There are some characteristics of this institutional church mindset that help to identify it. One of the chief characteristics is that there exists in this mindset a necessary division in the church between leadership (clergy) and laypeople (laity). This type of thinking utterly constricts the body of Christ and inhibits every member functioning, the life of Christ expressed through each individual, the voice of the Spirit being spoken among us all, the true priesthood of all believers. Sure, lip service is cleverly paid to these Bible truths, but in PRACTICE it is this ‘leader class’ that controls, directs, vetoes, decides, speaks, allows, disallows, directs, spends, withholds, affirms, approves, disapproves, is above questioning, travels, discerns, hears God, speaks on God’s behalf, and just generally freely operates. RATHER THAN Christ directing the entire Body and each individual member of it.
The rest who are not of this clergy class operate by a different protocol. If they wish to participate in body life, they need to approach the leaders to seek permission, approval, or be approached by the leaders to be offered opportunities (which can sometimes be flattering and this itself shows how ungodly this system is, as it breeds the fear of man/people pleasing – a snare, the Bible says). There is no true spontaneity or initiative available to the Christian in this set up (only as much freedom as the leaders give you) and therefore, it is inevitable that such a mindset leads to a loss of motivation, a loss of joy, and a sense of disconnectedness and mere going through the motions on the part of the people. The leaders call repeatedly on the laypeople to volunteer, commit, do more, reach out, be intentional, etc etc. Also, various programs are generally in swing to keep up the level of activity and momentum and give the people a feeling of involvement and ministry and give the church the appearance of vitality and joy (to outsiders/enquirers).
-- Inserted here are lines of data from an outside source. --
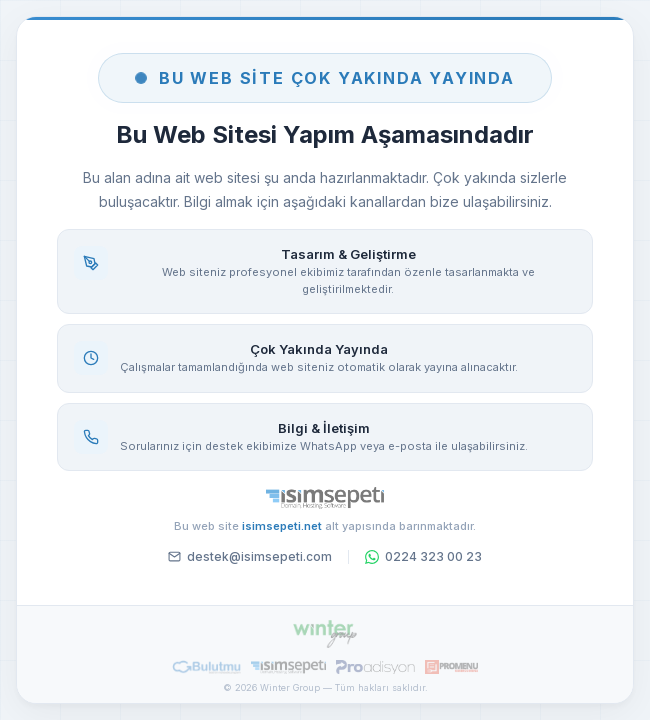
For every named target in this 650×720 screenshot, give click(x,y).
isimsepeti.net (282, 526)
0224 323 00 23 (423, 556)
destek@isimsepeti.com (250, 556)
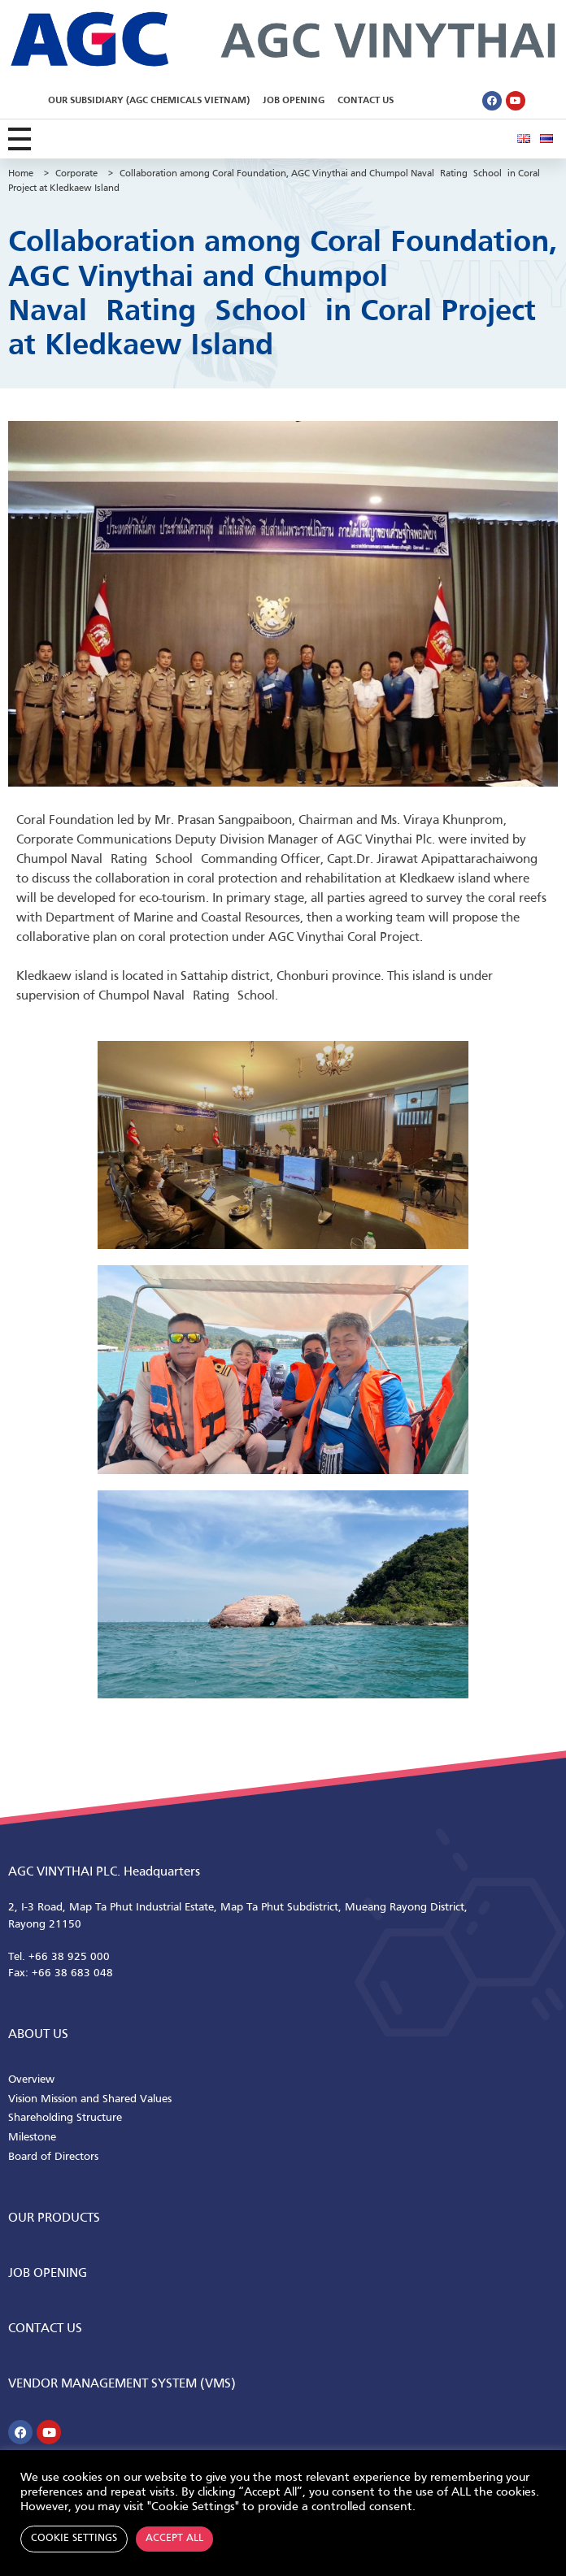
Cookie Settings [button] (74, 2538)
Truly authentic relationships/fellowship are difficult to have within this mentality and methodology, as individuality is stifled in favour of the aims of the institution. Uniformity/conformity is an unspoken goal. Christ is not the centre but the institution is (again, lip service is paid to His preeminence but not walked out in the way things operate). You may not think or say anything that seems to challenge, express doubt, question or contradict the leaders (either to them or to others in the community) and sometimes you will be tempted to ignore the still small voice of God, or even His written word, when He is trying to lead you in a direction different to that of the institution.
It is so sad that we have not challenged this mindset which we have inherited and blindly accepted from those who have gone before us. More people are waking up to this and seeing what true spiritual life and community can be, beyond the institutional church mentality. Praise God.